This is the third chapter of the tutorial series: Implement a RecSys.
- Chapter 1: Introduction and Project Overview
- Chapter 2: Understanding the Data and Feature Engineering
- Chapter 3: Negative Sampling
- Chapter 4: Offline Evaluation, MLflow Experiment Tracking, and Baseline Implementation
- Chapter 5: Design Session-based Recommendation System
- Chapter 6: Preparing for Serving
- Chapter 7: Building the API Layer
Introduction
In Chapter 2, we dug into our Amazon dataset and built a solid feature preprocessing pipeline. But we’re not ready to train any models yet. We’re missing something crucial: the labels that will teach our model the difference between what users want and what they don’t.
We already know which books users bought and when. Here comes a natural way to frame ours as a Machine Learning problem: Show the model a user’s past actions, then ask it to predict he’s going to read next.
If you keep an eye on the progress of ML in the last 15 years, you should find this idea of predicting next item based on a sequence of items familiar. This is how Tomas Mikolov and his colleagues at Google developed their influential Word2Vec model. Word2Vec is a simple but brilliant architecture that learns word relationships by studying which words hang out together. It breaks a sentence into input-output pairs where the surrounding words are the input and the hidden target word is what you’re trying to predict.
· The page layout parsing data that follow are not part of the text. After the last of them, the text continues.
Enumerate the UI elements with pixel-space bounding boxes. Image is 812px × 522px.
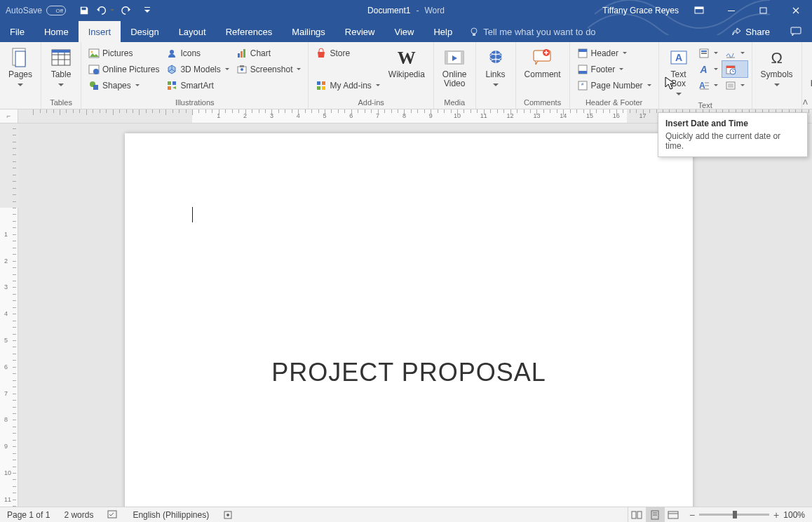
svg-rect-34 — [317, 86, 320, 90]
header-button[interactable]: Header — [574, 45, 654, 61]
online-video-button[interactable]: Online Video — [438, 45, 471, 90]
store-button[interactable]: Store — [313, 45, 382, 61]
language[interactable]: English (Philippines) — [126, 507, 216, 523]
ribbon-display-options[interactable] — [683, 0, 715, 21]
read-mode-button[interactable] — [628, 507, 646, 523]
chart-button[interactable]: Chart — [234, 45, 304, 61]
svg-rect-9 — [15, 51, 25, 67]
signature-line-button[interactable] — [722, 45, 747, 61]
symbols-button[interactable]: Ω Symbols — [757, 45, 797, 91]
svg-rect-53 — [701, 53, 707, 54]
tab-selector[interactable]: ⌐ — [0, 109, 18, 123]
quick-parts-button[interactable] — [696, 45, 721, 61]
tab-design[interactable]: Design — [121, 21, 168, 42]
table-button[interactable]: Table — [46, 45, 76, 91]
my-addins-button[interactable]: My Add-ins — [313, 77, 382, 93]
word-count[interactable]: 2 words — [57, 507, 100, 523]
zoom-slider[interactable] — [699, 514, 769, 516]
svg-rect-3 — [728, 11, 735, 11]
tab-layout[interactable]: Layout — [169, 21, 216, 42]
3d-models-button[interactable]: 3D Models — [163, 61, 231, 77]
pages-button[interactable]: Pages — [4, 45, 36, 91]
page[interactable]: PROJECT PROPOSAL — [125, 133, 693, 507]
tab-review[interactable]: Review — [335, 21, 385, 42]
share-button[interactable]: Share — [722, 21, 780, 42]
undo-button[interactable] — [95, 1, 115, 20]
maximize-button[interactable] — [747, 0, 780, 21]
save-button[interactable] — [74, 1, 94, 20]
svg-point-22 — [170, 50, 174, 54]
zoom-level[interactable]: 100% — [783, 510, 805, 520]
emoji-keyboard-button[interactable]: 😂 Emoji Keyboard — [806, 45, 812, 90]
tab-mailings[interactable]: Mailings — [282, 21, 335, 42]
tab-help[interactable]: Help — [424, 21, 462, 42]
omega-icon: Ω — [766, 46, 788, 69]
drop-cap-button[interactable]: A — [696, 77, 721, 93]
svg-rect-24 — [172, 81, 176, 85]
links-button[interactable]: Links — [480, 45, 511, 91]
footer-button[interactable]: Footer — [574, 61, 654, 77]
pagenum-icon: # — [577, 80, 588, 91]
group-symbols: Ω Symbols — [752, 42, 802, 109]
header-icon — [577, 48, 588, 59]
comments-pane-button[interactable] — [780, 21, 812, 42]
web-layout-button[interactable] — [664, 507, 682, 523]
smartart-button[interactable]: SmartArt — [163, 77, 231, 93]
page-number-button[interactable]: #Page Number — [574, 77, 654, 93]
close-button[interactable] — [780, 0, 812, 21]
tab-view[interactable]: View — [384, 21, 424, 42]
cube-icon — [166, 64, 177, 75]
qat-customize[interactable] — [137, 1, 157, 20]
svg-point-66 — [226, 514, 229, 516]
svg-point-19 — [93, 69, 99, 74]
tab-file[interactable]: File — [0, 21, 34, 42]
comment-button[interactable]: Comment — [520, 45, 565, 81]
online-pictures-button[interactable]: Online Pictures — [86, 61, 162, 77]
shapes-button[interactable]: Shapes — [86, 77, 162, 93]
page-count[interactable]: Page 1 of 1 — [0, 507, 57, 523]
minimize-button[interactable] — [715, 0, 747, 21]
object-button[interactable] — [722, 77, 747, 93]
textbox-icon: A — [668, 46, 690, 69]
date-time-button[interactable] — [722, 61, 747, 77]
pictures-button[interactable]: Pictures — [86, 45, 162, 61]
text-cursor — [192, 207, 193, 222]
window-title: Document1 - Word — [367, 6, 445, 15]
datetime-icon — [725, 64, 736, 75]
tell-me-search[interactable]: Tell me what you want to do — [462, 21, 602, 42]
group-text: A Text Box A A Text — [659, 42, 752, 109]
tooltip-body: Quickly add the current date or time. — [665, 131, 800, 151]
tab-insert[interactable]: Insert — [79, 21, 121, 42]
zoom-in[interactable]: + — [773, 509, 779, 521]
document-heading[interactable]: PROJECT PROPOSAL — [125, 358, 693, 387]
autosave-label: AutoSave — [6, 6, 42, 15]
spell-check[interactable] — [100, 507, 126, 523]
svg-rect-25 — [168, 86, 171, 90]
svg-point-5 — [471, 28, 477, 34]
user-name[interactable]: Tiffany Grace Reyes — [602, 6, 679, 15]
autosave-toggle[interactable]: AutoSave Off — [0, 6, 72, 15]
dropcap-icon: A — [698, 80, 710, 91]
tooltip-title: Insert Date and Time — [665, 119, 800, 128]
zoom-out[interactable]: − — [689, 509, 695, 521]
screenshot-button[interactable]: Screenshot — [234, 61, 304, 77]
wordart-button[interactable]: A — [696, 61, 721, 77]
print-layout-button[interactable] — [646, 507, 664, 523]
icons-button[interactable]: Icons — [163, 45, 231, 61]
group-links: Links — [476, 42, 516, 109]
shapes-icon — [88, 80, 100, 91]
wikipedia-button[interactable]: W Wikipedia — [384, 45, 429, 81]
svg-point-30 — [241, 68, 243, 71]
tab-home[interactable]: Home — [34, 21, 79, 42]
tab-references[interactable]: References — [216, 21, 282, 42]
svg-rect-27 — [241, 51, 243, 58]
vertical-ruler[interactable]: 1234567891011 — [0, 123, 18, 507]
redo-button[interactable] — [116, 1, 136, 20]
svg-rect-7 — [791, 27, 801, 34]
macro-recording[interactable] — [216, 507, 240, 523]
document-scroll[interactable]: PROJECT PROPOSAL — [18, 123, 812, 507]
text-box-button[interactable]: A Text Box — [663, 45, 694, 100]
collapse-ribbon-button[interactable]: ᐱ — [803, 98, 808, 106]
svg-rect-63 — [728, 83, 733, 88]
autosave-switch[interactable]: Off — [46, 6, 66, 15]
At each step, we pick a target word along with its neighboring context to form a positive training example.
How about the negatives?
If positives are observed from the surrounding context of a target word X, negatives are sampled by throwing in some randomly selected words which we haven’t found appear close to X. This mix challenges the model, teaching it to learn the patterns of words that appear in similar contexts.
Take an e-commerce business as an example. When a user clicks, views, or buys something, that’s a clear positive signal. But what about the millions of items they never touch? Are these items bad, or did the user just never discover them? These are the sorts of “negative” examples—where we assume that most of which he probably won’t pick.
When thinking about the importance of negative sampling, I personally find this analogy helpful: Training a recommendation model without negative samples is like teaching someone to recognize cats by only showing them cat pictures. They might think everything is a cat!
Given that, let’s put some thoughts into different ways we can actually generate negative samples.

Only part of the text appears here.